#### Provided data
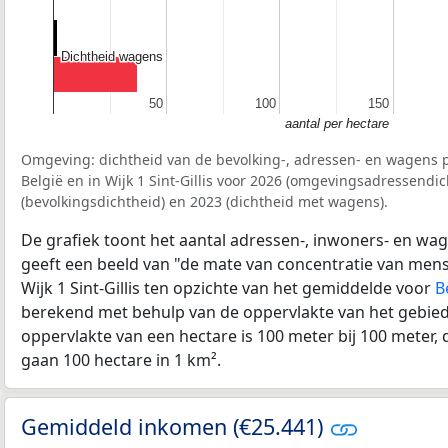
Dichtheid wagens
Dichtheid wagens
50
50
100
100
150
150
aantal per hectare
Omgeving: dichtheid van de bevolking-, adressen- en wagens p
België en in Wijk 1 Sint-Gillis voor 2026 (omgevingsadressendic
(bevolkingsdichtheid) en 2023 (dichtheid met wagens).
De grafiek toont het aantal adressen-, inwoners- en wag
geeft een beeld van "de mate van concentratie van mensel
Wijk 1 Sint-Gillis ten opzichte van het gemiddelde voor
B
berekend met behulp van de oppervlakte van het gebied 
oppervlakte van een hectare is 100 meter bij 100 meter, d
gaan 100 hectare in 1 km².
Gemiddeld inkomen (€25.441)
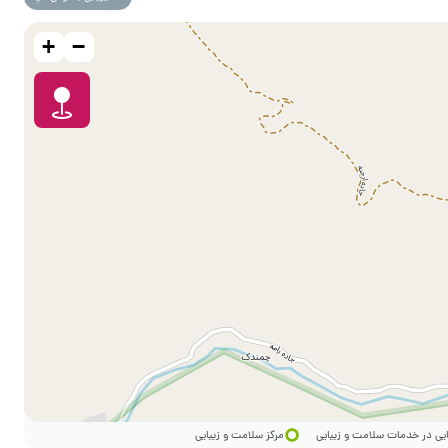
+
−
ایی در خدمات سلامت و زیبایی
مرکز سلامت و زیبایی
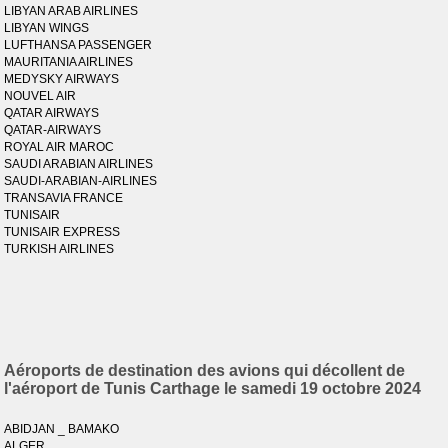
LIBYAN ARAB AIRLINES
LIBYAN WINGS
LUFTHANSA PASSENGER
MAURITANIA AIRLINES
MEDYSKY AIRWAYS
NOUVEL AIR
QATAR AIRWAYS
QATAR-AIRWAYS
ROYAL AIR MAROC
SAUDI ARABIAN AIRLINES
SAUDI-ARABIAN-AIRLINES
TRANSAVIA FRANCE
TUNISAIR
TUNISAIR EXPRESS
TURKISH AIRLINES
Aéroports de destination des avions qui décollent de
l'aéroport de Tunis Carthage le samedi 19 octobre 2024
ABIDJAN _ BAMAKO
ALGER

#### Work request
After reading the records above, work out how many lines contain "ARABIAN" and give that number only.

#### Exercise answer
2